In his book On the Error of Profane Religions, a famous convert from astrology, Firmicus Maternus, urged rulers to wholly eradicate paganism. “Away with those temple treasures,” he wrote. “Let the fire of your mints or the flames of your smelting works roast the gods. Transfer all the gifts to your service and control.”
Not all Christians agreed. Some told the emperor he was hurting, not helping, the faith when he used the power of the state to advance the church’s cause. Athanasius of Alexandria (who was sent into exile by the government four times) pointed to the example of Jesus, who only asked people to follow him: “How can there be anything like persuasion when the fear of the emperor rules?”
Although emperors continued to add laws benefiting Christians and penalizing pagans, paganism continued. For example, Constantius did not destroy the pagan temples of Rome. It was not until 380, during Theodosius’ reign, that Christianity became mandatory.

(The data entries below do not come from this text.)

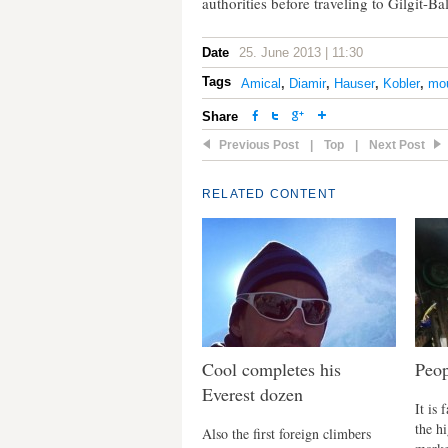
authorities before traveling to Gilgit-Bal
Date
25. June 2013 | 11:30
Tags
Amical
,
Diamir
,
Hauser
,
Kobler
,
mou
Share
Previous Post
|
Top
|
Next Post
RELATED CONTENT
Cool completes his
Peop
Everest dozen
It is 
the h
Also the first foreign climbers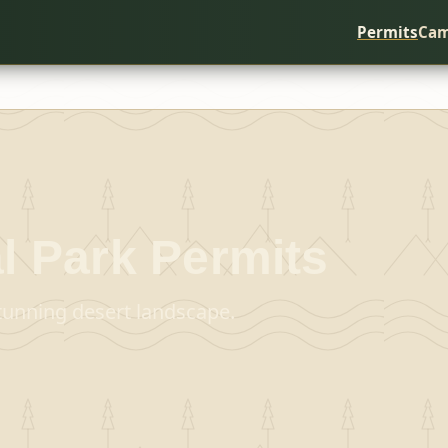
Permits
Cam
l Park
Permits
stunning desert landscape.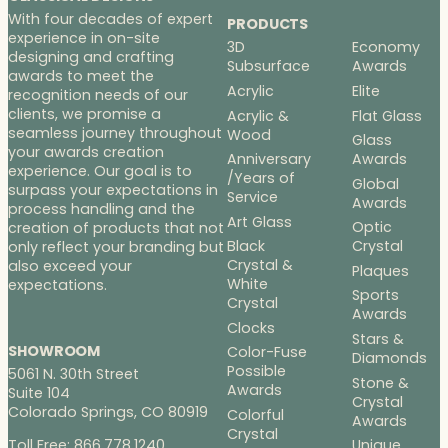
With four decades of expert
PRODUCTS
experience in on-site
3D
Economy
designing and crafting
Subsurface
Awards
awards to meet the
Acrylic
Elite
recognition needs of our
clients, we promise a
Acrylic &
Flat Glass
seamless journey throughout
Wood
Glass
your awards creation
Anniversary
Awards
experience. Our goal is to
/Years of
Global
surpass your expectations in
Service
Awards
process handling and the
Art Glass
Optic
creation of products that not
Black
Crystal
only reflect your branding but
Crystal &
also exceed your
Plaques
White
expectations.
Sports
Crystal
Awards
Clocks
Stars &
SHOWROOM
Color-Fuse
Diamonds
Possible
5061 N. 30th Street
Stone &
Awards
Suite 104
Crystal
Colorado Springs, CO 80919
Colorful
Awards
Crystal
Toll Free: 866.778.1240
Unique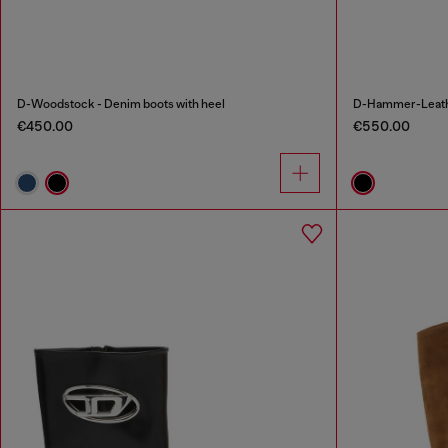
D-Woodstock - Denim boots with heel
D-Hammer-Leathe
€450.00
€550.00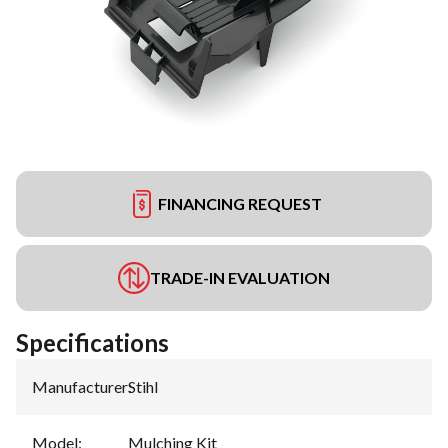
FINANCING REQUEST
TRADE-IN EVALUATION
Specifications
Manufacturer
:
Stihl
Model
:
Mulching Kit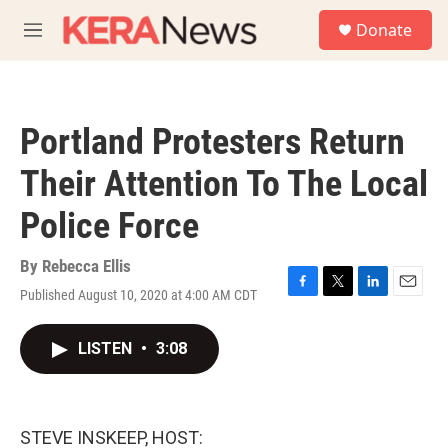
Skip to main content
S
Donate
e
M
a
e
r
n
c
u
h
Portland Protesters Return
u
e
Their Attention To The Local
r
y
Police Force
By
Rebecca Ellis
Published August 10, 2020 at 4:00 AM CDT
F
T
L
E
a
w
i
m
c
i
n
a
LISTEN
•
3:08
e
t
k
i
b
t
e
l
o
e
d
o
r
I
k
n
STEVE INSKEEP, HOST: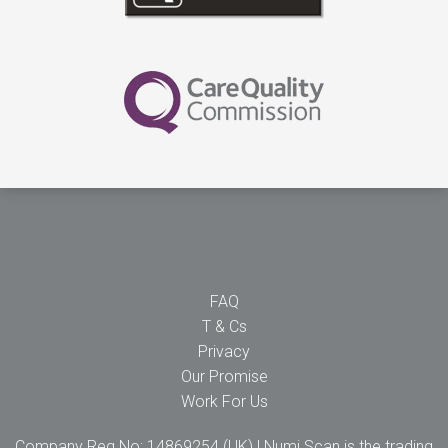
FAQ
T & Cs
Privacy
Our Promise
Work For Us
Company Reg No: 14869254 (UK) | Numi Scan is the trading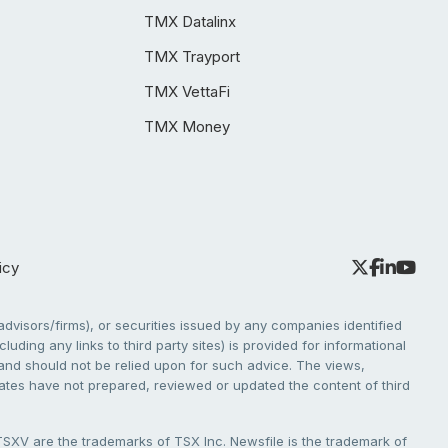
TMX Datalinx
TMX Trayport
TMX VettaFi
TMX Money
icy
dvisors/firms), or securities issued by any companies identified
cluding any links to third party sites) is provided for informational
e and should not be relied upon for such advice. The views,
liates have not prepared, reviewed or updated the content of third
V are the trademarks of TSX Inc. Newsfile is the trademark of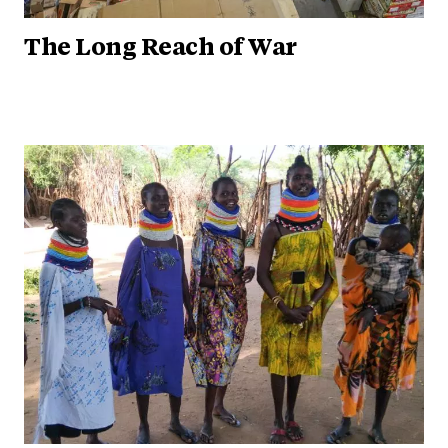
The Long Reach of War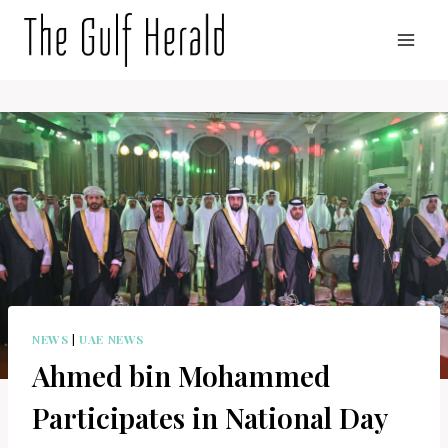
Skip
to
content
NEWS
|
UAE NEWS
Ahmed bin Mohammed
Participates in National Day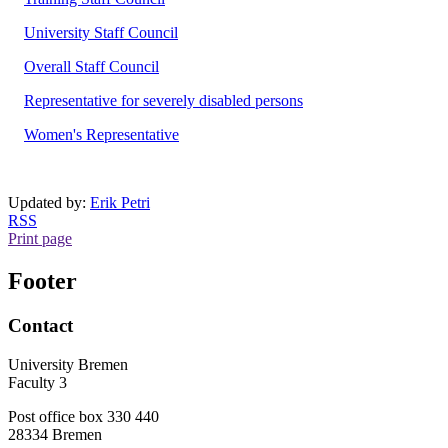
University Staff Council
Overall Staff Council
Representative for severely disabled persons
Women's Representative
Updated by:
Erik Petri
RSS
Print page
Footer
Contact
University Bremen
Faculty 3
Post office box 330 440
28334 Bremen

"It is our will,” he decreed, “that all the peoples we rule shall practice that religion that Peter the Apostle transmitted to the Romans.”
By 380 Christians constituted a majority of the empire’s population. In fact for the first decade of his 16-year reign, Theodosius did not demand the closing of temples, preferring, like Constantius, to retain them as historical curiosities.
But in 391, public outcry against the temples, especially from the East, was too great. Temples were closed, and every pagan practice Theodosius could imagine was banned.
The “conversion” of the empire was complete. CH
By John O. Gooch
[Christian History originally published this article in Christian History Issue #57 in 1998]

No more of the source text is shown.